FSA toughens up on net crime

Major inquiries have been launched into e-commerce and money laundering as part of a shift to "proactive regulation" by the financial services authority. Chairman Howard Davies said yesterday the inquiry's reports would be used as the basis for day-to-day supervision of the City.
  
  


Major inquiries have been launched into e-commerce and money laundering as part of a shift to "proactive regulation" by the financial services authority. Chairman Howard Davies said yesterday the inquiry's reports would be used as the basis for day-to-day supervision of the City.

Three other inquiries have also begun - into the implications for investors of a low-inflation environment, into after-care for savers and investors and into ways the FSA can provide market incentives for firms to conform with rules and regulations.

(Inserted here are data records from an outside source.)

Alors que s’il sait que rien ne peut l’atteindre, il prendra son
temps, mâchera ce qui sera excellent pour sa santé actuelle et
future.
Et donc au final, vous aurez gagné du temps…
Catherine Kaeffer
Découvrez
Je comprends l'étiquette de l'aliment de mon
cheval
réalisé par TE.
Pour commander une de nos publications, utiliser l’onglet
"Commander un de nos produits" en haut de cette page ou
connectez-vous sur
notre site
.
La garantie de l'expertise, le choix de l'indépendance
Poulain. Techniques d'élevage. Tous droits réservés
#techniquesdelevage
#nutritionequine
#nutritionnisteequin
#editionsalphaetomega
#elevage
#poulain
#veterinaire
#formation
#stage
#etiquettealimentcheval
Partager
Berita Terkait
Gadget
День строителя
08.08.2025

The agency is setting up what is in effect an internal ad hoc think tank to guide its enforcement policy. Mr Davies said the pension mis-selling affair was a set-piece example of something that could have been prevented by one of the FSA's new "theme projects".

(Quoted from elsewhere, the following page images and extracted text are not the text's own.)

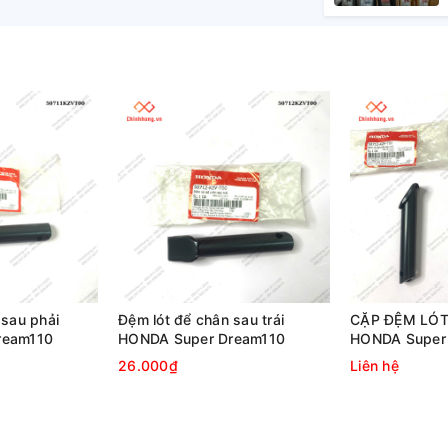
 sau phải
Đệm lót để chân sau trái
CẶP ĐỆM LÓT
ream110
HONDA Super Dream110
HONDA Super
26.000₫
Liên hệ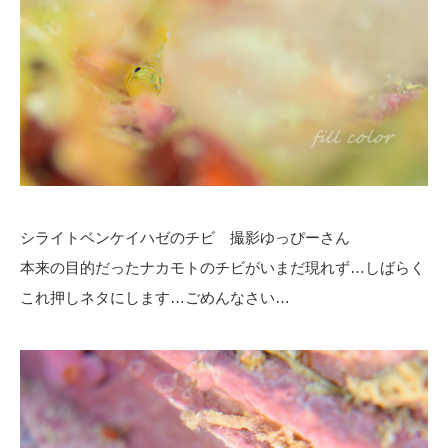
シライトベンケイハゼのチビ 撮影ゆっぴーさん
本来の目的だったナカモトのチビがいまだ現れず…しばらく
これ押しネタにします…ごめんなさい…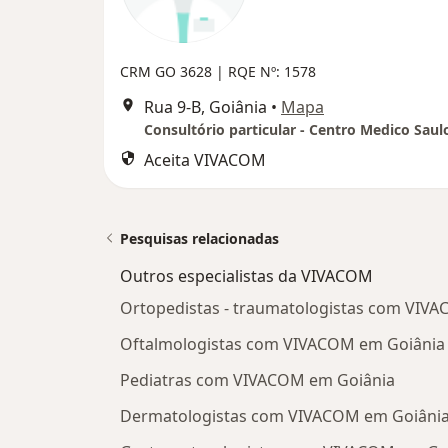
CRM GO 3628
| RQE Nº: 1578
Rua 9-B, Goiânia
•
Mapa
Consultório particular - Centro Medico Saul
Aceita VIVACOM
Pesquisas relacionadas
Outros especialistas da VIVACOM
Ortopedistas - traumatologistas com VIV
Oftalmologistas com VIVACOM em Goiânia
Pediatras com VIVACOM em Goiânia
Dermatologistas com VIVACOM em Goiâni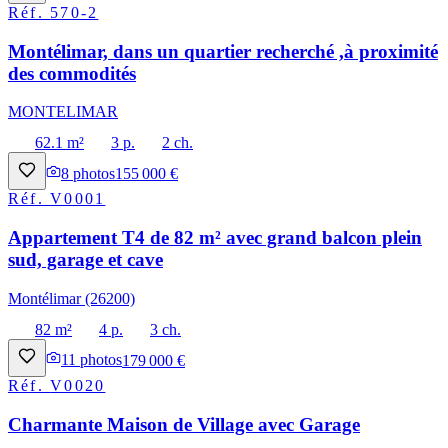
Réf.
570-2
Montélimar, dans un quartier recherché ,à proximité
des commodités
MONTELIMAR
62.1 m²
3 p.
2 ch.
8
photos
155 000 €
Réf.
V0001
Appartement T4 de 82 m² avec grand balcon plein
sud, garage et cave
Montélimar (26200)
82 m²
4 p.
3 ch.
11
photos
179 000 €
Réf.
V0020
Charmante Maison de Village avec Garage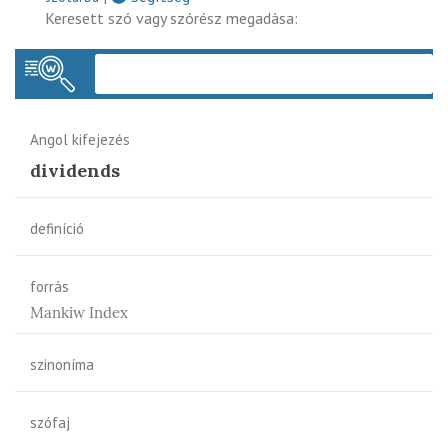
Keresett szó vagy szórész megadása:
Keres
Angol kifejezés
dividends
definíció
forrás
Mankiw Index
szinoníma
szófaj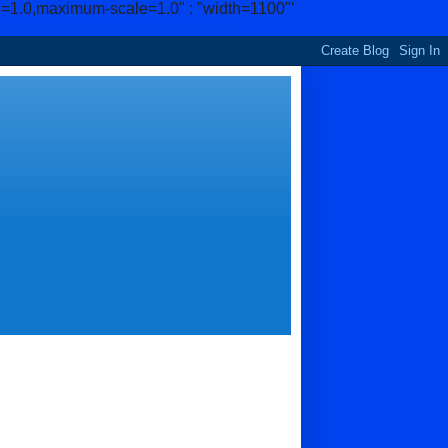
e=1.0,maximum-scale=1.0" : "width=1100"'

Denying it would be "an academic body", Mr Davies said the think tank represented "a shift to more front-end activity". He was presenting the FSA's conclusions to a review of the old regulatory system, one crucial finding of which is that there has been too much emphasis on routine surveillance and on reacting to scandals when they occur.

Regarding the inquiry into e-commerce, Mr Davies said the development of investment over the net presented risks, especially in terms of "potential criminal activity".